Demonstranten skandieren "Wir sind das Volk"
Auf Transparenten wurde der Rücktritt der Bundesregierung sowie ein Ende der Schutzauflagen und Alltagsbeschränkungen wegen der Corona-Pandemie gefordert. Auf Plakaten stand "Stoppt den Corona-Wahnsinn" und "Corona-Diktatur beenden". Immer wieder skandierte die Menge "Widerstand" und "Wir sind das Volk".
Auch AfD-Politiker und andere rechte Gruppen hatten zur Teilnahme aufgerufen. Am Brandenburger Tor und anderen Orten waren Flaggen mit Reichsadler, T-Shirts mit Frakturschrift und andere Symbole von Rechtsextremisten zu sehen. Insgesamt versammelte sich auf der Friedrichstraße, wo die Demo starten sollte, allerdings eine sehr breite Mischung aus Bürgern, darunter Junge und Alte sowie auch Familien mit Kindern.
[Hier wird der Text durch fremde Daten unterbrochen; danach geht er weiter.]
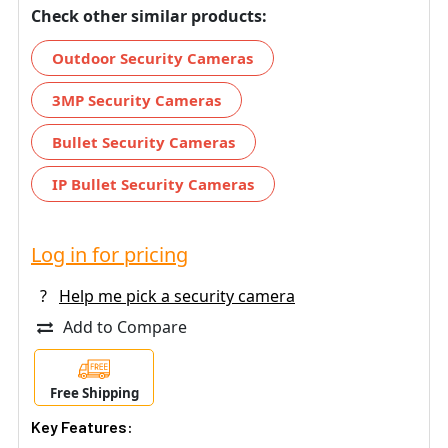
Check other similar products:
Outdoor Security Cameras
3MP Security Cameras
Bullet Security Cameras
IP Bullet Security Cameras
Log in for pricing
?
Help me pick a security camera
Add to Compare
Free Shipping
Key Features:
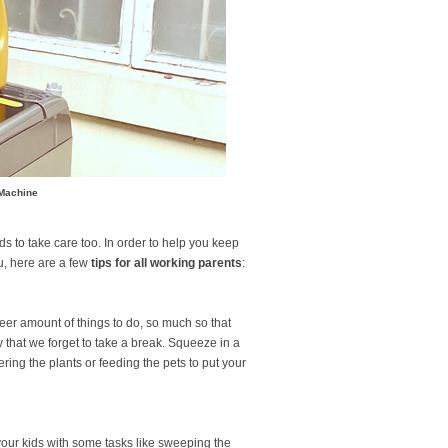
 Machine
s to take care too. In order to help you keep
, here are a few
tips for all working parents
:
eer amount of things to do, so much so that
that we forget to take a break. Squeeze in a
ring the plants or feeding the pets to put your
our kids with some tasks like sweeping the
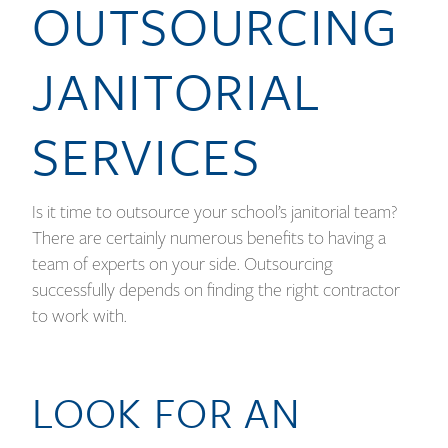
OUTSOURCING
JANITORIAL
SERVICES
Is it time to outsource your school’s janitorial team?
There are certainly numerous benefits to having a
team of experts on your side. Outsourcing
successfully depends on finding the right contractor
to work with.
LOOK FOR AN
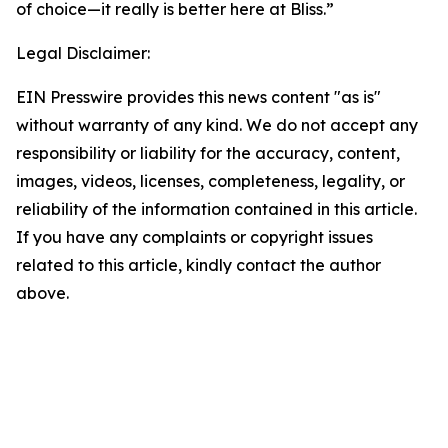
of choice—it really is better here at Bliss.”
Legal Disclaimer:
EIN Presswire provides this news content "as is"
without warranty of any kind. We do not accept any
responsibility or liability for the accuracy, content,
images, videos, licenses, completeness, legality, or
reliability of the information contained in this article.
If you have any complaints or copyright issues
related to this article, kindly contact the author
above.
Viele setzten sich während der langen Wartezeit auf die Straße.
Verbot der Demos scheiterte vor Gericht
Eigentlich wollten die Berliner Behörden die Versammlungen vorab verbieten. Als Grund für die Verbotsverfügung hatte die Polizei angeführt, dass durch die Ansammlung Zehntausender Menschen - oft ohne Maske und Abstand - ein zu hohes Gesundheitsrisiko für die Bevölkerung entstehe. Das habe bereits die Demonstration gegen die Corona-Politik am 1. August in Berlin gezeigt, bei der die meisten Demonstranten bewusst Hygieneregeln ignoriert hätten.
Allerdings unterlagen die Behörden vor Gerichten. Die Entscheidung des Oberverwaltungsgerichts Berlin gegen die Verbotsverfügung der Polizei wurde in der Nacht zum Samstag bekannt. Die Richter argumentierten, die Anmelder der Demonstrationen hätten "konkrete individuelle Hygienekonzepte" vorgelegt. Sowohl die "ausreichend dimensionierten Versammlungsflächen" als auch die Zahl der eingesetzten Ordner und Deeskalations-Teams würden kein Versammlungsverbot rechtfertigen.